When the Czech scientist Jaroslav Heyrovský (1890–1967) [1, 2] published his discovery of polarography one hundred years ago [3, 4], he certainly had no idea how widespread this new method would become and in how many areas of human endeavor it would eventually be applied [5, 6]. In 1922, Heyrovský laid the foundations for an important area of electroanalytical chemistry which still touches many aspects of human activity, from industry to food processing, pharmaceuticals and medicine, and therefore affects the quality of life of millions of people [7,8,9]. The importance of polarography is also evidenced by the fact that 37 years after its discovery Heyrovský was awarded the Nobel Prize in Chemistry “for his discovery and development of the polarographic methods of analysis” [10, 11]. This wording shows that the Nobel Committee for Chemistry took particular account of the importance that Heyrovský’s discovery had—and still has—for analysis. It should be made clear that only four Nobel Prizes in Chemistry have been awarded for analysis to date.

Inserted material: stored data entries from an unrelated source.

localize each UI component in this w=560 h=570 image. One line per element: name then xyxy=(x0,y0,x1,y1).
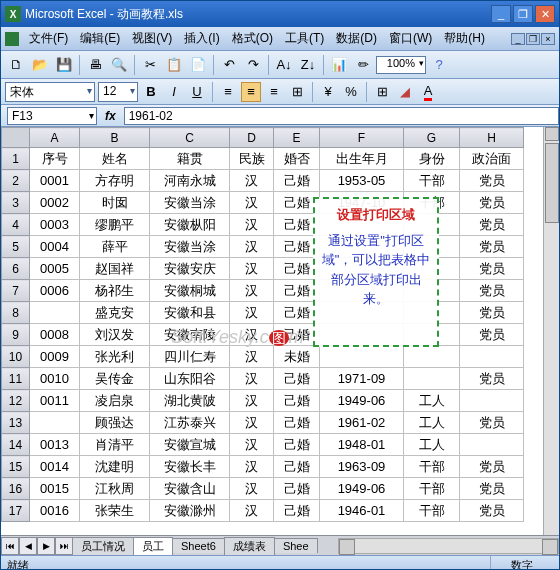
cell[interactable]: 1953-05 xyxy=(320,170,404,192)
menu-edit[interactable]: 编辑(E) xyxy=(74,28,126,49)
cell[interactable]: 汉 xyxy=(230,214,274,236)
cell[interactable]: 党员 xyxy=(460,170,524,192)
sheet-tab[interactable]: 员工情况 xyxy=(72,537,134,555)
cell[interactable]: 出生年月 xyxy=(320,148,404,170)
help-button[interactable]: ? xyxy=(428,54,450,76)
sort-asc-button[interactable]: A↓ xyxy=(273,54,295,76)
percent-button[interactable]: % xyxy=(341,82,361,102)
cell[interactable]: 汉 xyxy=(230,456,274,478)
merge-button[interactable]: ⊞ xyxy=(287,82,307,102)
cell[interactable]: 江苏泰兴 xyxy=(150,412,230,434)
cell[interactable]: 张光利 xyxy=(80,346,150,368)
undo-button[interactable]: ↶ xyxy=(218,54,240,76)
cell[interactable]: 0008 xyxy=(30,324,80,346)
row-header[interactable]: 9 xyxy=(2,324,30,346)
cell[interactable]: 0015 xyxy=(30,478,80,500)
cell[interactable]: 党员 xyxy=(460,280,524,302)
cell[interactable]: 安徽当涂 xyxy=(150,236,230,258)
maximize-button[interactable]: ❐ xyxy=(513,5,533,23)
cell[interactable]: 安徽安庆 xyxy=(150,258,230,280)
cell[interactable]: 汉 xyxy=(230,434,274,456)
cell[interactable]: 山东阳谷 xyxy=(150,368,230,390)
preview-button[interactable]: 🔍 xyxy=(108,54,130,76)
cell[interactable] xyxy=(320,346,404,368)
row-header[interactable]: 7 xyxy=(2,280,30,302)
cell[interactable]: 0014 xyxy=(30,456,80,478)
redo-button[interactable]: ↷ xyxy=(242,54,264,76)
row-header[interactable]: 5 xyxy=(2,236,30,258)
cell[interactable]: 河南永城 xyxy=(150,170,230,192)
menu-insert[interactable]: 插入(I) xyxy=(178,28,225,49)
cell[interactable]: 己婚 xyxy=(274,170,320,192)
cell[interactable]: 安徽南陵 xyxy=(150,324,230,346)
cell[interactable]: 0004 xyxy=(30,236,80,258)
row-header[interactable]: 1 xyxy=(2,148,30,170)
cell[interactable]: 安徽长丰 xyxy=(150,456,230,478)
new-button[interactable]: 🗋 xyxy=(5,54,27,76)
col-header[interactable]: E xyxy=(274,128,320,148)
cell[interactable]: 干部 xyxy=(404,170,460,192)
menu-data[interactable]: 数据(D) xyxy=(330,28,383,49)
formula-input[interactable]: 1961-02 xyxy=(124,107,559,125)
select-all-corner[interactable] xyxy=(2,128,30,148)
cell[interactable]: 民族 xyxy=(230,148,274,170)
cell[interactable]: 1948-01 xyxy=(320,434,404,456)
row-header[interactable]: 17 xyxy=(2,500,30,522)
col-header[interactable]: G xyxy=(404,128,460,148)
underline-button[interactable]: U xyxy=(187,82,207,102)
cell[interactable]: 党员 xyxy=(460,214,524,236)
cell[interactable]: 盛克安 xyxy=(80,302,150,324)
cell[interactable]: 汉 xyxy=(230,324,274,346)
sort-desc-button[interactable]: Z↓ xyxy=(297,54,319,76)
cell[interactable]: 1946-01 xyxy=(320,500,404,522)
sheet-tab-active[interactable]: 员工 xyxy=(133,537,173,555)
cell[interactable] xyxy=(460,346,524,368)
cell[interactable]: 江秋周 xyxy=(80,478,150,500)
cell[interactable]: 凌启泉 xyxy=(80,390,150,412)
cell[interactable]: 己婚 xyxy=(274,500,320,522)
cell[interactable]: 刘汉发 xyxy=(80,324,150,346)
cell[interactable]: 安徽和县 xyxy=(150,302,230,324)
col-header[interactable]: F xyxy=(320,128,404,148)
align-right-button[interactable]: ≡ xyxy=(264,82,284,102)
menu-file[interactable]: 文件(F) xyxy=(23,28,74,49)
drawing-button[interactable]: ✏ xyxy=(352,54,374,76)
cell[interactable]: 汉 xyxy=(230,258,274,280)
col-header[interactable]: D xyxy=(230,128,274,148)
row-header[interactable]: 6 xyxy=(2,258,30,280)
cell[interactable]: 汉 xyxy=(230,500,274,522)
cell[interactable]: 己婚 xyxy=(274,478,320,500)
cell[interactable]: 政治面 xyxy=(460,148,524,170)
cell[interactable]: 己婚 xyxy=(274,412,320,434)
cell[interactable]: 时囡 xyxy=(80,192,150,214)
cell[interactable]: 己婚 xyxy=(274,390,320,412)
cell[interactable]: 身份 xyxy=(404,148,460,170)
row-header[interactable]: 16 xyxy=(2,478,30,500)
tab-last-button[interactable]: ⏭ xyxy=(55,537,73,555)
cell[interactable]: 姓名 xyxy=(80,148,150,170)
cell[interactable]: 己婚 xyxy=(274,368,320,390)
cell[interactable]: 籍贯 xyxy=(150,148,230,170)
cell[interactable]: 汉 xyxy=(230,412,274,434)
sheet-tab[interactable]: Sheet6 xyxy=(172,538,225,553)
cell[interactable] xyxy=(404,346,460,368)
cell[interactable] xyxy=(460,390,524,412)
tab-prev-button[interactable]: ◀ xyxy=(19,537,37,555)
cell[interactable]: 己婚 xyxy=(274,456,320,478)
menu-view[interactable]: 视图(V) xyxy=(126,28,178,49)
cell[interactable]: 1971-09 xyxy=(320,368,404,390)
menu-tools[interactable]: 工具(T) xyxy=(279,28,330,49)
sheet-tab[interactable]: 成绩表 xyxy=(224,537,275,555)
save-button[interactable]: 💾 xyxy=(53,54,75,76)
cell[interactable]: 1961-02 xyxy=(320,412,404,434)
col-header[interactable]: C xyxy=(150,128,230,148)
row-header[interactable]: 2 xyxy=(2,170,30,192)
borders-button[interactable]: ⊞ xyxy=(372,82,392,102)
chart-button[interactable]: 📊 xyxy=(328,54,350,76)
cell[interactable]: 安徽当涂 xyxy=(150,192,230,214)
cell[interactable]: 0001 xyxy=(30,170,80,192)
font-color-button[interactable]: A xyxy=(418,82,438,102)
row-header[interactable]: 13 xyxy=(2,412,30,434)
cell[interactable]: 工人 xyxy=(404,434,460,456)
cell[interactable]: 己婚 xyxy=(274,434,320,456)
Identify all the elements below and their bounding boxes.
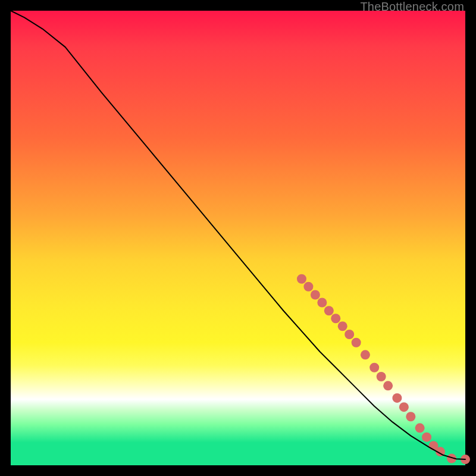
chart-stage: TheBottleneck.com — [0, 0, 476, 476]
data-marker — [345, 330, 354, 339]
data-marker — [303, 282, 313, 292]
data-marker — [297, 274, 306, 284]
watermark-text: TheBottleneck.com — [360, 0, 464, 14]
data-marker — [317, 298, 327, 307]
curve-line — [11, 11, 465, 459]
data-marker — [399, 402, 409, 412]
data-marker — [324, 306, 334, 315]
data-marker — [383, 381, 393, 390]
data-marker — [352, 338, 361, 347]
data-marker — [392, 393, 402, 403]
data-marker — [338, 321, 347, 331]
data-marker — [369, 363, 379, 372]
data-marker — [377, 372, 386, 381]
data-marker — [415, 423, 425, 433]
data-marker — [331, 314, 340, 323]
data-marker — [311, 290, 320, 300]
chart-svg — [11, 11, 465, 465]
data-marker — [361, 350, 370, 359]
data-markers — [297, 274, 470, 464]
data-marker — [422, 433, 431, 442]
data-marker — [406, 412, 415, 421]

One of the important areas of polarography application very soon after its discovery was pharmacy, especially pharmaceutical analysis. Polarography was predestined to do this primarily because, at the time of its discovery, it was the most sensitive analytical method available. Classical polarography is able to determine substances even at a dilution of 1:1,000,000. To give you an idea of the task, it is like accurately locating a single, specific second in a time span of 11.6 days. To this day, one of the daughter methods of polarography, stripping voltammetry, is one of the most sensitive analytical methods available in chemistry for determining trace level [12]. It is a million times more sensitive than polarography, with a detection limit of 1:1012 dilutions. The second great advantage of newly introduced polarography was that only three years after its discovery, Heyrovský and his collaborator, the Japanese chemist Masuzo Shikata (1895–1964), constructed an apparatus for the automatic recording of polarographic curves, which they called a polarograph [13] (Fig. 1). The polarograph became the first ever automatic recording instrument in analytical chemistry [14]. Finally, an important factor in the introduction of polarography into pharmacy was the close connection between chemistry and pharmacy, which was typical of the Faculty of Science of Charles University, where Heyrovský worked and where he made his discovery [15]. At the time of his discovery, pharmacy was taught at the Faculty and several Heyrovský’s colleagues were engaged in pharmaceutical analysis. Indeed, Heyrovský himself had a positive and close relationship with pharmacy. During World War I, he served as a pharmacist in the then Austro-Hungarian army in a military hospital in Tábor (a town in the South Bohemian Region) and later in Innsbruck [16] (Fig. 2). Here, he also established a lifelong friendship with the Czech analytical chemist Oldřich Tomíček (1891–1953), who contributed significantly to the development of pharmaceutical analysis [17].

Fig. 1
figure 1

Jaroslav Heyrovský and his polarograph (1930s)

Fig. 2
figure 2

Jaroslav Heyrovský (in the middle with a test tube in his hand) in the military pharmacy in 1915

Of course, polarography has undergone considerable development since its discovery one hundred years ago. Today, classical Heyrovský polarography on a dropping mercury electrode is a little-used method and, in addition, the name voltammetry has been adopted for the more recently introduced working electrodes made of other materials (or measurements on a static mercury drop). However, new areas can still be found where polarography/voltammetry can be applied [18]. In particular, advanced digital electronics and the connection of measurement devices to computers allow the use of miniaturized instruments with a broad spectrum of polarographic/voltammetric methods [19]. These applications include countless biosensors, which save lives and protect health through early diagnosis (the most widely used is the glucometer) [20, 21]. Another example is the polarographic/voltammetric study of biomolecules (including DNA), which helps understanding of many processes in living organisms and can detect serious diseases early [22].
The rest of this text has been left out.